NOD x 129.H2^g7 Backcross Delineates 129S1/SvImJ-Derived Genomic Regions Modulating Type 1 Diabetes (T1D) Development In Mice

Abstract

Objective- Introduction into NOD mice of genes targeted in 129/Sv embryonic stem (ES) cells, introduces linked genes that may modulate Type 1 diabetes (T1D). Our objective was to identify 129S1/SvJ non-MHC regions contributing T1D resistance or susceptibility in backcross to NOD/LtJ.

Research design and methods- Following congenic transfer of the NOD H2^g7 haplotype onto 129S1/Sv, 310 females were produced by NOD x (NOD x 129.H2^g7)F1 backcross (N2). A genome scan for QTL affecting clinical diabetes, age of diabetes onset, and insulitis severity was performed using subphenotype characteristics to improve power and resolution for detection of diabetes susceptibility loci.

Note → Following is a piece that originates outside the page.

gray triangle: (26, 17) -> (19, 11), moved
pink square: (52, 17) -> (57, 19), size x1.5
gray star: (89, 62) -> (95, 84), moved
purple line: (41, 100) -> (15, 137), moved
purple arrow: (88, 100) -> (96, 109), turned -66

Results- 36/310 (11.6%) N2 females developed T1D between 14-40 weeks. Significant evidence of linkage for only a single previously reported Idd complex locus (Idd10/17/18, Chr 3) was indicated for clinical diabetes. The quantitative traits of insulitis either alone or combined with age at T1D onset were significantly linked to known Idd regions on Chr 1 (Idd5 region), 4 (Idd9 region), Chr 8 (Idd22), Chr 11 (Idd4.3), and proximal Chr 17 (Idd16 region). Significant 129S1/Sv resistance contributions were identified on Chr 1, 15 (2 loci), and 19, with suggestive evidence for additional novel 129/Sv resistance QTL on Chr 5 and 17 and susceptibility on Chr 2.

Conclusions- The 129S1/SvJ genome harbors collections of both known and potentially novel non-MHC Idd loci. Investigators targeting 129/Sv genes mapping within chromosomal regions reported herein or elsewhere in the genome need to exclude potential contributions from linked Idd loci by generating a NOD.129 control strain expressing the non-targeted allele.